BAGHDAD, Iraq – Abu Salah heard the screeching tires and gunfire outside his home in central Baghdad, and cowered. He’d feared this moment. He’d even plotted leaving the city, though he’d never followed through on his plan.

Now invaders had entered his street, and he knew that as the only Sunni on a street filled with Shiites, he was probably their target, whomever the invaders might be – insurgents, kidnappers or sectarian death squads.

“I was shaking; it was the fourth time in three days they’d invaded,” he said. “I knew they were coming for me.”

Then he heard another sound: the gunfire being returned.

He rushed from his house to see his neighbors – Shiite neighbors – on their roofs, in their windows, in their yards, firing at the attackers. In a trembling voice, he explained that at that moment he felt life change. He realized that his neighbors weren’t going to stand by and let the bad guys win.
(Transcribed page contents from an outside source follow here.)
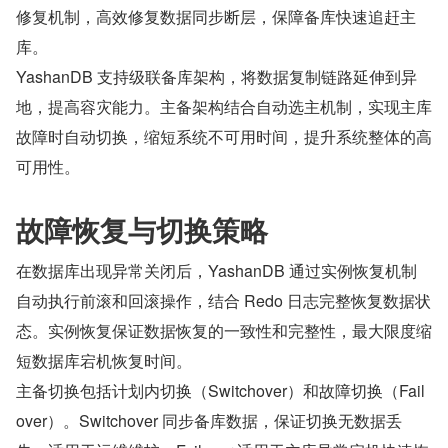
修复机制，高效修复数据同步断层，保障备库快速追赶主
库。
YashanDB 支持级联备库架构，将数据复制链路延伸到异
地，提高容灾能力。主备架构结合自动选主机制，实现主库
故障时自动切换，缩短系统不可用时间，提升系统整体的高
可用性。
故障恢复与切换策略
在数据库出现异常关闭后，YashanDB 通过实例恢复机制
自动执行前滚和回滚操作，结合 Redo 日志完整恢复数据状
态。实例恢复保证数据恢复的一致性和完整性，最大限度缩
短数据库宕机恢复时间。
主备切换包括计划内切换（Switchover）和故障切换（Fail
over）。Switchover 同步备库数据，保证切换无数据丢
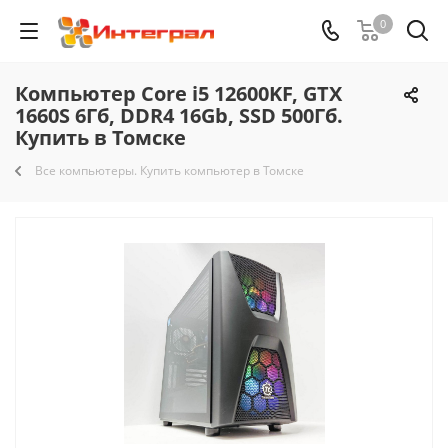
0
Компьютер Core i5 12600KF, GTX
1660S 6Гб, DDR4 16Gb, SSD 500Гб.
Купить в Томске
Все компьютеры. Купить компьютер в Томске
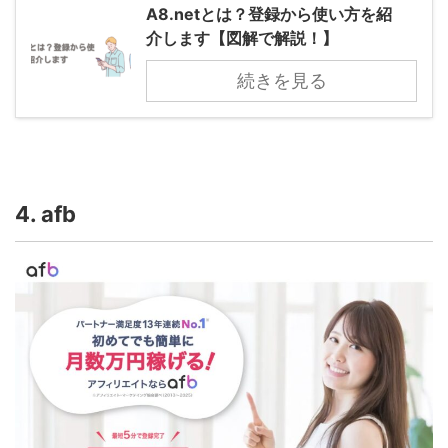
A8.netとは？登録から使い方を紹
介します【図解で解説！】
続きを見る
4. afb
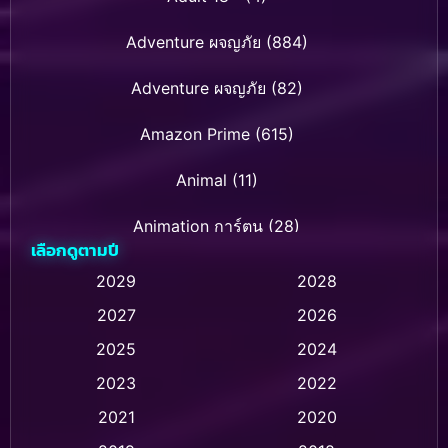
Adventure ผจญภัย
(884)
Adventure ผจญภัย
(82)
Amazon Prime
(615)
Animal
(11)
Animation การ์ตูน
(28)
เลือกดูตามปี
Animation การ์ตูน
(237)
2029
2028
2027
2026
Animation การ์ตูน
(32)
2025
2024
Animation อนิเมชั่น
(1)
2023
2022
Animation แอนิเมชั่น
(1)
2021
2020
“I prefer now to die among my friends and neighbors rather than leave my home,” he said. “I felt thrilled to see them fighting, all my neighbors standing next to each other guarding the area.”
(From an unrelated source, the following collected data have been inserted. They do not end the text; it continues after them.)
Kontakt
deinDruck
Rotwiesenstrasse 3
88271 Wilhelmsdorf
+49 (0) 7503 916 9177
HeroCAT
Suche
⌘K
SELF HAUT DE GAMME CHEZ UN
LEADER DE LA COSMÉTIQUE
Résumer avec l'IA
In a country shaken by violence between Sunni and Shiite Muslims, where it’s easy to find examples of members of one sect fleeing neighborhoods dominated by the other, Abu Salah’s tale is a rare, uplifting respite from stories of sectarian tension. Even so, he, like others quoted in this story, asked that only part of his name be used to ensure his security.
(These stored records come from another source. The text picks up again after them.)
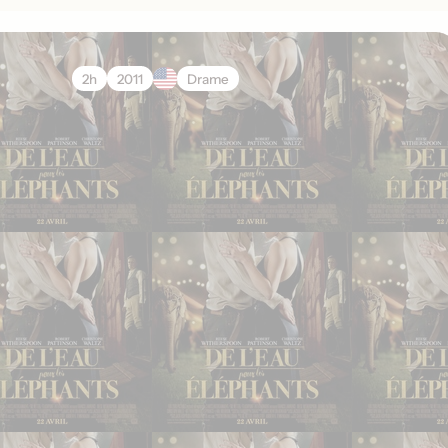
2h
2011
Drame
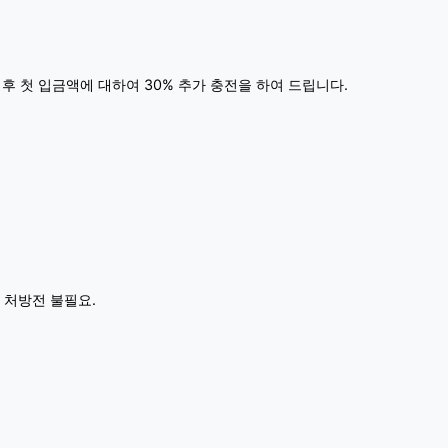
 후 첫 입금액에 대하여 30% 추가 충전을 하여 드립니다.
 처방전 불필요.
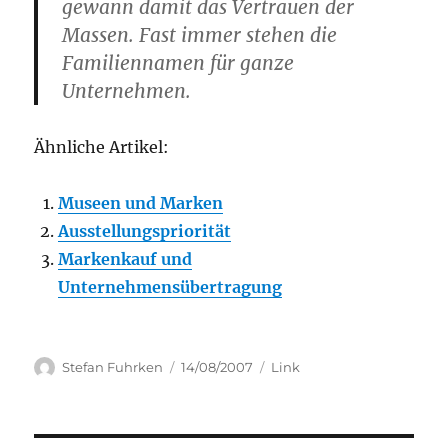
gewann damit das Vertrauen der
Massen. Fast immer stehen die
Familiennamen für ganze
Unternehmen.
Ähnliche Artikel:
Museen und Marken
Ausstellungspriorität
Markenkauf und
Unternehmensübertragung
Author
Posted
Categories
Stefan Fuhrken
14/08/2007
Link
on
Many Iraqis openly hope that there will be more examples of residents rising up to say they’ve had enough of sectarian groups trying to split apart Iraqis – Sunni and Shiite – who’d previously lived side by side in peace.

“We have noticed a big difference in violence after people undertook security in their neighborhood,” said Lt. Col. Abu Ali, a police officer who patrols the Hai al-Aamel area, where Abu Salah lives.

To the eye, there’s nothing unusual about Hai al-Aamel – if you don’t dwell on the fact that the main streets into the middle-class neighborhood have been turned into zigzag paths by carefully arranged palm tree trunks and whatever large metal objects that neighbors could drag into the street. Or that at the bakery, a security guard pats down an old man, checking for weapons. Or that every face entering the area is studied. Strangers aren’t welcomed.

Sheik Salam, a local tribal leader, said Sunnis and Shiites had agreed to defend the area, night and day, in shifts.

Some residents talked excitedly about the new weapons they’d bought to take part in the defense. Others talked about the military precision of the attackers, and of how difficult it will be to drive them off forever.

But fighting back gives people some sense of being in control, in an out-of-control place.

“They come looking for someone to kill,” said Ahmed al-Saedi, 18, who recently helped drive off intruders who were dressed in commando uniforms. “But they want more and more.”

Neighbor Abu Aadel shared the sentiment.

“We are fed up with the gang attacks coming every day,” he said. “It’s time to put an end to such attacks, even if it costs our lives.”